_ASSIGNMENT_
Scan the data for "vijf" and copy each matching line.

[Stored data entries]
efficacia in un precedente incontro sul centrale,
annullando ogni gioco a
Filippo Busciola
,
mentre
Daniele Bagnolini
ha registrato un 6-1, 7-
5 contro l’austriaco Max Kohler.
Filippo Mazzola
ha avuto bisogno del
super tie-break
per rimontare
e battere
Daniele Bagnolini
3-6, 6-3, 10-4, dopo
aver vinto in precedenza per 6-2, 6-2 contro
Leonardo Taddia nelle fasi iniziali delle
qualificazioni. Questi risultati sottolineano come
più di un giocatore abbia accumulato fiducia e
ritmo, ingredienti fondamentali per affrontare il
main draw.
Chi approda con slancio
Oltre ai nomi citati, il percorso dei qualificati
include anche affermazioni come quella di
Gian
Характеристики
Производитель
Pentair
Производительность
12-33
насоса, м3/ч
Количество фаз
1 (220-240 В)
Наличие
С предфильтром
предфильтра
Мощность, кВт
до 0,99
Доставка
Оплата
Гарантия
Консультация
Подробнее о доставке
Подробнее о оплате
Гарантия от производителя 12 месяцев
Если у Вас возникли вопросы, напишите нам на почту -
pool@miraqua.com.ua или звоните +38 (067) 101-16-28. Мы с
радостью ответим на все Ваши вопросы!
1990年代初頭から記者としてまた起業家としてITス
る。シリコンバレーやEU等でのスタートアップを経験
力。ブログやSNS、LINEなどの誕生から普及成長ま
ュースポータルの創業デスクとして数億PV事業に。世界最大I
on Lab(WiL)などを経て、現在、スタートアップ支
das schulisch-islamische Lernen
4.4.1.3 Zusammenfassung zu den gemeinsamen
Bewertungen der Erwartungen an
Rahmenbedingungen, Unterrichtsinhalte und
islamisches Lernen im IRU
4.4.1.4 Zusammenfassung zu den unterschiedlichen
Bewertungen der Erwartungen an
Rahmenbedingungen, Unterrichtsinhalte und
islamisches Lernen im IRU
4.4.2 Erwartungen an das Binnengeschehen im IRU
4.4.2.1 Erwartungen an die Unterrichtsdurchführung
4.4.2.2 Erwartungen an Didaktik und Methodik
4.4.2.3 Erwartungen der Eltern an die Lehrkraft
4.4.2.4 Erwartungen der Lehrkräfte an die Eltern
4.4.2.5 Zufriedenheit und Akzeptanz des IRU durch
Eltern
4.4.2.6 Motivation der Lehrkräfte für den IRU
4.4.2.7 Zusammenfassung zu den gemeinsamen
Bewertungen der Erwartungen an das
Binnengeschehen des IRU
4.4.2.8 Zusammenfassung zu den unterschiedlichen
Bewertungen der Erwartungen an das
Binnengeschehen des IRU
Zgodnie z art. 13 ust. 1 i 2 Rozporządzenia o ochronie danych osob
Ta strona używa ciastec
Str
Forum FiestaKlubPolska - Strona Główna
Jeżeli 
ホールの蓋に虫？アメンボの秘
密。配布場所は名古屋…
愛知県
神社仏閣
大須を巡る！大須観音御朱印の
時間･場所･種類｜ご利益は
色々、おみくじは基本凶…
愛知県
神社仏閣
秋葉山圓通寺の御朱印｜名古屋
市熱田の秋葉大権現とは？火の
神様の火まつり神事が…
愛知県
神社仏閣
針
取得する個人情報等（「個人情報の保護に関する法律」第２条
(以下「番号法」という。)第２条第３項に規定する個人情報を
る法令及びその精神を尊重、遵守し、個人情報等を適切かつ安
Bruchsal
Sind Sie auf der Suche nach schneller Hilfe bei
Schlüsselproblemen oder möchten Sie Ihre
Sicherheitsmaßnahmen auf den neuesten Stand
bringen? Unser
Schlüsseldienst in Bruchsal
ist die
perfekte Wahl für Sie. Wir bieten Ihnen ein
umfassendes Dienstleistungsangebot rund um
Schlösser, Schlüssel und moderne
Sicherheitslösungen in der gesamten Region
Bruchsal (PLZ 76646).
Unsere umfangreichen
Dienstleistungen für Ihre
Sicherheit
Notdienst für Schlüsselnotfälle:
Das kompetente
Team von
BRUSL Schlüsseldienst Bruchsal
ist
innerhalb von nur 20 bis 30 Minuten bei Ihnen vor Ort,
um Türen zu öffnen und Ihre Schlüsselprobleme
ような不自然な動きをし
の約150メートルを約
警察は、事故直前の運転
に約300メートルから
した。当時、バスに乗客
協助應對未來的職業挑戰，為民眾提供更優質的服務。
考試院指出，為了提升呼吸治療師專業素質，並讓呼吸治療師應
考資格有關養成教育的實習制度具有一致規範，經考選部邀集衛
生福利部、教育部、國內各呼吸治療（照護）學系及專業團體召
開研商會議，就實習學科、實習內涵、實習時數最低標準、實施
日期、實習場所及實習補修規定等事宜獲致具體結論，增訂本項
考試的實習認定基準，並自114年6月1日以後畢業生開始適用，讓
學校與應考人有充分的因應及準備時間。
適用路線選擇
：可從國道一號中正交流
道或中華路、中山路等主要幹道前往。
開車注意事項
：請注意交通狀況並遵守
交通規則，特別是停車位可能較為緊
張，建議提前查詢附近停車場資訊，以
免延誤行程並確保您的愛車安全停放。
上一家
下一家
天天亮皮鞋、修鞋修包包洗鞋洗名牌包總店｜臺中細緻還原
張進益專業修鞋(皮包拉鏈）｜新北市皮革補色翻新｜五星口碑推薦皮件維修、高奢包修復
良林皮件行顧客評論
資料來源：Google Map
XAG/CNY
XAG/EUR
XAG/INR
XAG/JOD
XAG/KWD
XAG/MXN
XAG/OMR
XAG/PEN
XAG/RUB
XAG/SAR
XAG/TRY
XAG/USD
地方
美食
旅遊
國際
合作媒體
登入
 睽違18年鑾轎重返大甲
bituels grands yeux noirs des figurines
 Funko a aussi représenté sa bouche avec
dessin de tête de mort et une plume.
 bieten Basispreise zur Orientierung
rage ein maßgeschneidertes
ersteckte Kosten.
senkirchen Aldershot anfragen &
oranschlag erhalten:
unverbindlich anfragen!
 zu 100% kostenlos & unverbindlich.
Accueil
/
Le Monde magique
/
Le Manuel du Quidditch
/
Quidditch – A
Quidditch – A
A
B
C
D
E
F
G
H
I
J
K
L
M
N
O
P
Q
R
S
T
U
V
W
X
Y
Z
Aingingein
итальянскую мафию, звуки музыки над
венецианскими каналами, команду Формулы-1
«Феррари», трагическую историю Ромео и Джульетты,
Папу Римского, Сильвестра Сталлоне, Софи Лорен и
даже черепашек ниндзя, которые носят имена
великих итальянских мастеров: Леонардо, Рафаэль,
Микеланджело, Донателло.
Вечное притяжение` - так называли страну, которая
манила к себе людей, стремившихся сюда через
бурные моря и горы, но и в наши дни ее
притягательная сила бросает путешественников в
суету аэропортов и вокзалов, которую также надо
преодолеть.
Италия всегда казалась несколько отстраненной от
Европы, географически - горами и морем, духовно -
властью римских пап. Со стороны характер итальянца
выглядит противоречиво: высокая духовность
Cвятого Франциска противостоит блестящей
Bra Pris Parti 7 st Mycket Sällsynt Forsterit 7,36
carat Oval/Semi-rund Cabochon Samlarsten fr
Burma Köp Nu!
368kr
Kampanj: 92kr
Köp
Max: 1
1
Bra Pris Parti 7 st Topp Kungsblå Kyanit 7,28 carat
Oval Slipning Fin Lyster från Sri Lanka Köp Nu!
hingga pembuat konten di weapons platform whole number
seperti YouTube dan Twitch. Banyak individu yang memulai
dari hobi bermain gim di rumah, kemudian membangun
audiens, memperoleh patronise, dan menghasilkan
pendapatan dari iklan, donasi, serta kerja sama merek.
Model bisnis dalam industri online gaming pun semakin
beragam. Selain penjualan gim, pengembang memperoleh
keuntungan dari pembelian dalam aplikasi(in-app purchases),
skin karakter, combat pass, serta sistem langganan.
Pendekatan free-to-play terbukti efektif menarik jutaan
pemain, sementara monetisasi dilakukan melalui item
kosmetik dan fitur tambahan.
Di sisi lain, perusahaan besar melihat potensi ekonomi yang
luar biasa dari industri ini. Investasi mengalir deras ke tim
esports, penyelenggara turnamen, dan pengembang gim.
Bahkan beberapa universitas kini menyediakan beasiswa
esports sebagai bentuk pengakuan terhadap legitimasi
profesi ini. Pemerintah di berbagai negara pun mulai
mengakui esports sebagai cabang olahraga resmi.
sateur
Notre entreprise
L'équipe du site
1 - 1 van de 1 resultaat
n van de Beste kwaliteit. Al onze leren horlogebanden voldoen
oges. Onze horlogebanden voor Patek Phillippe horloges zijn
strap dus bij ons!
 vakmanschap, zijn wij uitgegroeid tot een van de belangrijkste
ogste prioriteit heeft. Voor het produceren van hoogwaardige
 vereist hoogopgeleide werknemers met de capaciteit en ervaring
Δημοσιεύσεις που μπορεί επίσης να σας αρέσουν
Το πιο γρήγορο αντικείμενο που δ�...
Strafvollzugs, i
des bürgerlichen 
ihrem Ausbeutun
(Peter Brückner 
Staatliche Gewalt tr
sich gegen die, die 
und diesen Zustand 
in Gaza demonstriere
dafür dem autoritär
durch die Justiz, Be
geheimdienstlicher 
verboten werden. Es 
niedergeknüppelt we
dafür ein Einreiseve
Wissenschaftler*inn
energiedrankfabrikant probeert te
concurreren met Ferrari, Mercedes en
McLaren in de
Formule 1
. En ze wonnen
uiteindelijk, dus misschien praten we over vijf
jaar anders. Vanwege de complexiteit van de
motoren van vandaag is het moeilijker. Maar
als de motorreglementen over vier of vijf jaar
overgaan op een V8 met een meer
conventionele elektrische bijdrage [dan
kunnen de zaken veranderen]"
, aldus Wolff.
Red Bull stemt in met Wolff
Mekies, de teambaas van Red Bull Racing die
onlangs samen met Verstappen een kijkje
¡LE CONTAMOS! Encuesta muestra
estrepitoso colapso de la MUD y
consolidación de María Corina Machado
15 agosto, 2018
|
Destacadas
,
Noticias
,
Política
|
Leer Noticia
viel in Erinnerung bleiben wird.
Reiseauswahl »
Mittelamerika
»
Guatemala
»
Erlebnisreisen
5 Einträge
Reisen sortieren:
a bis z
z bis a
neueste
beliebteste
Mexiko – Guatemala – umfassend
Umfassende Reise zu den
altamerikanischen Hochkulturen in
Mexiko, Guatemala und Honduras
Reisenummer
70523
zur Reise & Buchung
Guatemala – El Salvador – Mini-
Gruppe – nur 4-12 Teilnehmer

_ANSWER SECTION_
uiteindelijk, dus misschien praten we over vijf
als de motorreglementen over vier of vijf jaar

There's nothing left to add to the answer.